1. Adaptive Media Streaming
- Motivation: what is adaptive media streaming and why is streaming over HTTP so popular?
- Background on MPEG-DASH standardization, the enabler for interoperable streaming over HTTP
- Media Presentation Description (MPD), segment formats (ISOBMFF, M2TS, [WebM]), profiles, deployments (DASH Industry Forum)
2. Quality of Experience
- What is Quality of Experience in general and for Adaptive Media Streaming?
- Influence factors and features of QoE in general for Adaptive Media Streaming
- QoE assessment with crowdsourcing:
- Concept of crowdsourcing and its applicability for QoE tests
- Challenges and key issues for designing and evaluating crowdsourcing user studies
- Best practices on design and statistical evaluation
3. Evaluation Results and Best Practices
- This section will cover recent results from the presenters and others
- Framework for deriving the optimal QoE for adaptive streaming
- QoE results related to AMS as guideline for designing user-centric adaptation logics: adaptation of frame rate, image quality, resolution, and impact of quality switches on the QoE
Biographies of the presenters:
Christian Timmerer received his M.Sc. (Dipl.-Ing.) in January 2003 and his Ph.D. (Dr.techn.) in June 2006 (for research on the adaptation of scalable multimedia content in streaming and constraint environments) both from the Alpen-Adria-Universität Klagenfurt. He joined the Alpen-Adria-Universität Klagenfurt in 1999 (as a system administrator) and is currently a Senior Assistant Professor at the Institute of Information Technology (ITEC) within the Multimedia Communication Group. His research interests include immersive multimedia communication, streaming, adaptation, Quality of Experience, and Sensory Experience.

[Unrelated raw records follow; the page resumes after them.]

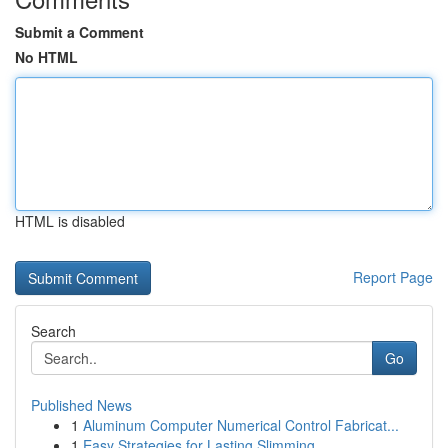
Submit a Comment
No HTML
HTML is disabled
Report Page
Search
Go
Published News
1
Aluminum Computer Numerical Control Fabricat...
1
Easy Strategies for Lasting Slimming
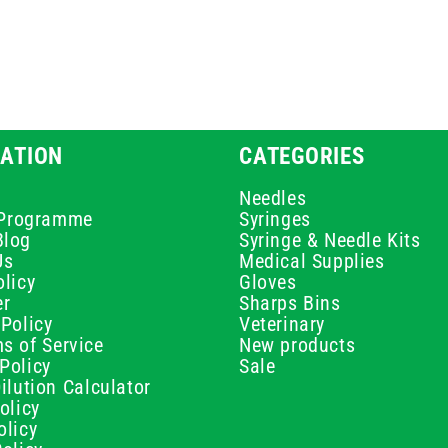
ATION
CATEGORIES
Needles
e Programme
Syringes
Blog
Syringe & Needle Kits
Us
Medical Supplies
licy
Gloves
er
Sharps Bins
Policy
Veterinary
s of Service
New products
Policy
Sale
ilution Calculator
olicy
olicy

Tobias Hoßfeld is full professor and head of the Chair “Modeling of Adaptive Systems” at the University of Duisburg-Essen, Germany, since 2014. He finished his PhD in 2009 and his professorial thesis (habilitation) “Modeling and Analysis of Internet Applications and Services” in 2013 at the University of Würzburg, Chair of Communication Networks, where he was also heading the “Future Internet Applications & Overlays” research group. He has been visiting senior researcher at FTW in Vienna with a focus on Quality of Experience research. His main research interests cover social networks, crowdsourcing platforms, content distribution networks and clouds, as well as investigations on Quality of Experience and Traffic Management for Internet applications like Skype, YouTube, Web Browsing or cloud applications in general. The chair researches in the area of measurement, modeling, evaluation and optimization of adaptive systems in order to solve real world problems.